I wouldn't recommend a kennel who doesn't do health testing to anyone who wants a family pet. Don't pets deserve to be healthy too?


----------



## Guy9999 (Aug 25, 2014)

*pros n cons*

Pros, Nice looking dogs and some Titles.

Cons, In several breeds, so many dogs, too many litters at the same time, it is a business, etc.


----------



## Stormtrooper (Aug 18, 2020)

SummerwoodSoaps said:


> I have 2 dogs from guardian kennel. If anyone has any questions about them, feel free to pm me. I can understand why y'all say run, however there are a lot of us who are very very happy with our dogs and would recommend them for someone wanting a family pet. I think if you're looking for a sch dog, this isn't the place. But I know he has fostered dogs when one if the owners had to do 6 months of chemo and couldn't take care of the dog for quite a while. He has also driven to go get one of his dogs out if a shelter when the dog was out there without his knowing. I do believe that he is has the dogs he breeds best interest at heart. But, I do completely understand why you would pass. But I love my girls so much and they have been extremely healthy, snake bites and torn eye lids aside. There is also a lot of support with a great Facebook group.

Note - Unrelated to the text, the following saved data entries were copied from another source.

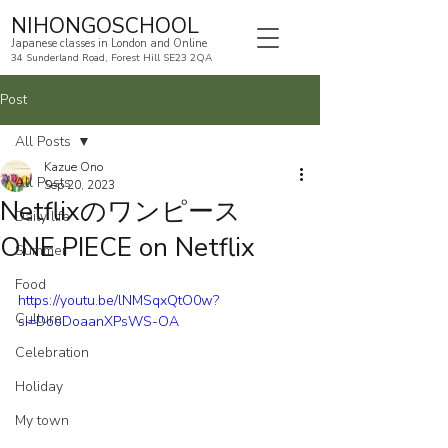
NIHONGOSCHOOL
Japanese classes in London and Online
34 Sunderland Road, Forest Hill SE23 2QA
Post
All Posts
Kazue Ono
All Posts
Sep 20, 2023
Netflixのワンピース
Daily life
ONE PIECE on Netflix
Summer
Food
https://youtu.be/lNMSqxQtO0w?
Culture
si=DooDoaanXPsWS-OA
Celebration
Holiday
My town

I also have a beautiful black male GSD from The Guardian Kennel. He was very healthy, no worms and super clean ears. All of his ancestors are OFA good. He is associated with the “Vom Norben” Kennel.
We are very happy with our dog. He turned out to be everything we dreamed of.
As summer said Joe is knowledgeable and kind and stays in touch with the people and the puppies he sold.
Shiner Vom Norben 
Trouble Vom Norben
These are my dogs sire and dam


----------



## dogma13 (Mar 8, 2014)

Very old thread


----------